Chris Kay: The reason we want to emphasize innovation within our organization is because healthcare is undergoing this tremendous transformation, and healthcare’s hard and it’s unique. Healthcare has grown up in silos – the IT world, the provider world, the payor world.
Somewhere, the customer has been missing in that. What has happened is the locus of control has shifted to the customer, which is a really important insight into how the healthcare system has evolved and will continue to evolve.
So the emphasis we are placing on innovation here at Humana is, how do we start to really innovate around customer needs and really simplify the healthcare experience and create new ways to support the company transformation to a health company? That’s been the charge and charter of the innovation team.
‘Working at the Edge While Supporting the Core’
InnoLead: What is the makeup of the innovation team, and how many people does it include?

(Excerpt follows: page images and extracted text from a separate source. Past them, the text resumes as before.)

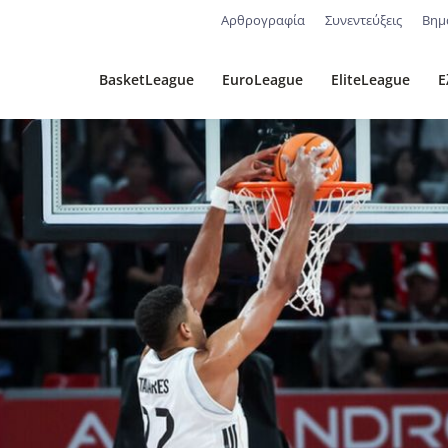
Αρθρογραφία
Συνεντεύξεις
Βημ
BasketLeague
EuroLeague
EliteLeague
Ε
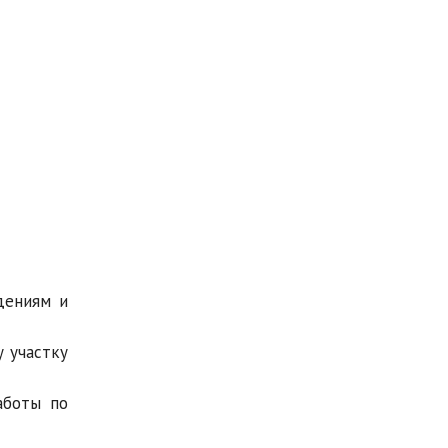
дениям и
 участку
аботы по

Kay: I don’t want to share [how many people.] We’re a relatively small team; we rely on internal and external partnerships to punch above our weight. This is not about building an empire, this is about bringing the right focus and driving the right innovation portfolio in partnership with the business and external partners.
We’ve grown the team with a mix of wonderful internal and external talent. We’ve brought in people from different industries – mobile, banking, consumer-oriented industries. We have a rich and vibrant set of entrepreneurs who have joined the team, and we blend that with a high-quality group of folks internally. The premise of the design of our organization is not to be a pillar on the side, it’s to be an enabler of transformation in the organization…both from the inside out and more importantly from the outside in.
That is a balance every Chief Innovation Officer deals with: How do you find the ability to work at the edge and support the core? That is fundamental corporate innovation.
InnoLead: Describe your Silicon Valley model.
Kay: We have Humana Health Ventures in the Valley, and they’re a small team but they’re planting a flag in this hub of entrepreneurship, working with venture capitalists and entrepreneurs. A handful of people are out there.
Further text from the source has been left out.